60 years ago, on the 27 September 1955, James Wharram set sail from Falmouth aboard a self-built 23ft 6in flat-bottomed catamaran called Tangaroa with two German girls as crew, with the aim of proving the double canoe design was  a seaworthy vessel.

In 1948 Thor Heyerdahl made the famous Kontiki voyage across the Eastern Pacific from Peru to the Tuamotu Islands ‘proving’ that the inhabitants of the central Pacific islands must have come from South America by sailing raft rather than from south east Asia by canoe craft.

 

James Wharram with his crew, Jutta and Ruth, in Falmouth September 1955 aboard TANGAROA

James Wharram with his crew, Jutta and Ruth, in Falmouth September 1955 aboard TANGAROA

As a disciple of Eric de Bisschop, a Frenchman discredited for his links to the Vichy regime, James Wharram was in Falmouth about to cross the Bay of Biscay and on to Las Palmas to sail across the Atlantic Ocean to Trinidad.

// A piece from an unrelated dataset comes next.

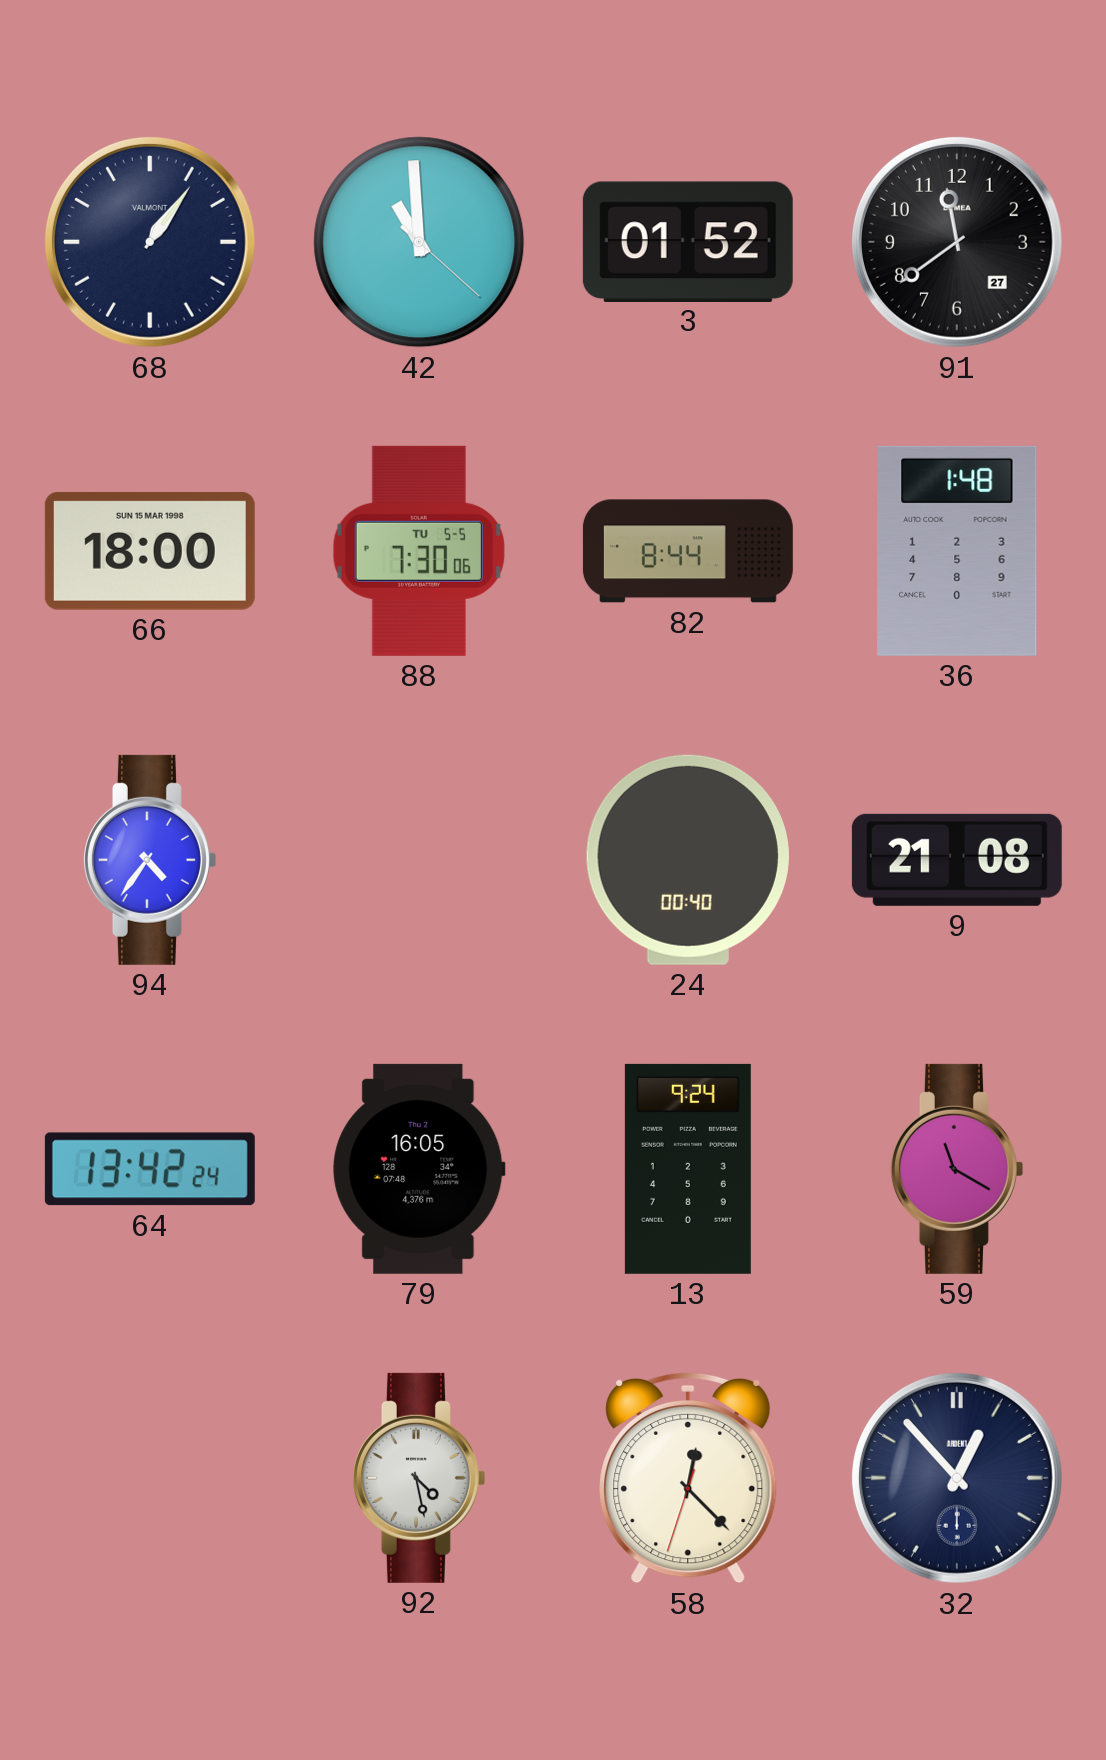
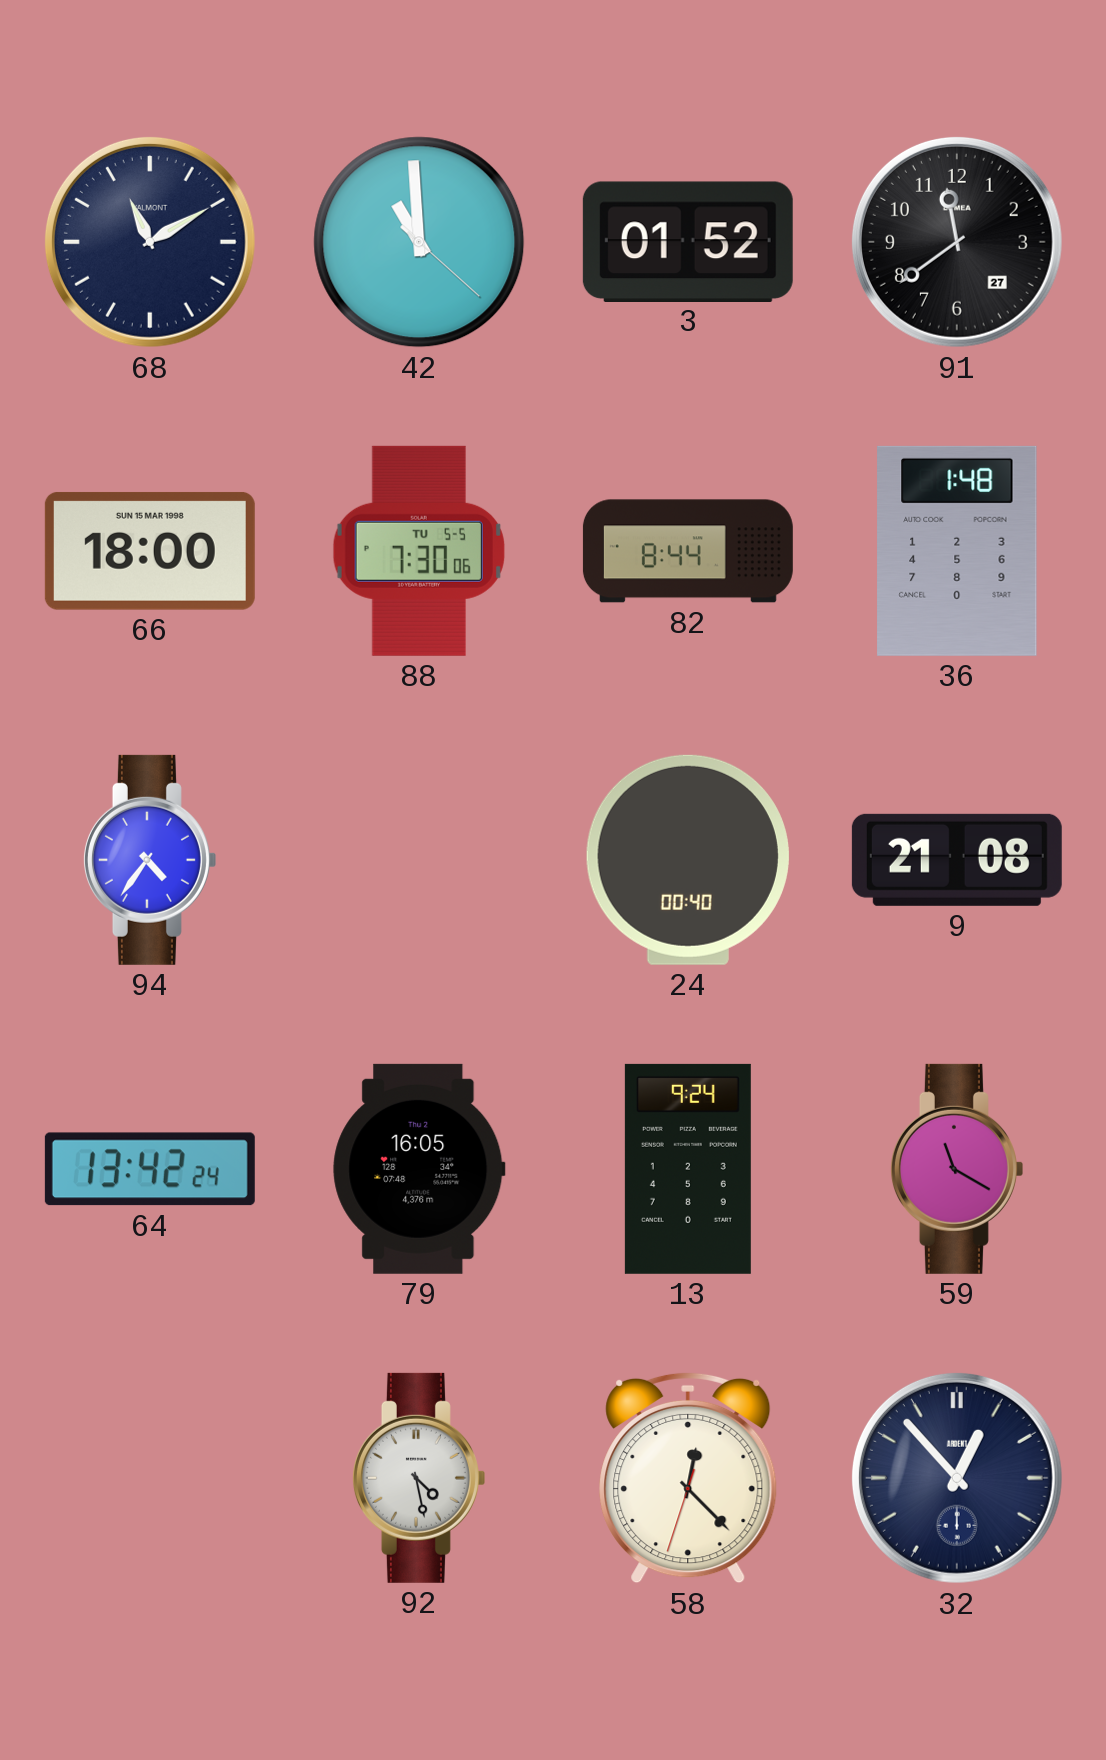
68: 1:06 -> 11:10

An ambitious project to prove Thor Heyerdahl was wrong.

 

Tangaroa moored at the quay in Falmouth in September 1955

Tangaroa moored at the quay in Falmouth in September 1955

Following that first voyage, Wharram went on to build a 40ft ‘V’-hulled catamaran in Trinidad before sailing to New York and across the North Atlantic back to the UK where he became a full-time catamarn designer. Now aged 87, Wharram is still designing and build catamarans with the same philosphy of sea-worthiness, ease of building and low-cost sailing.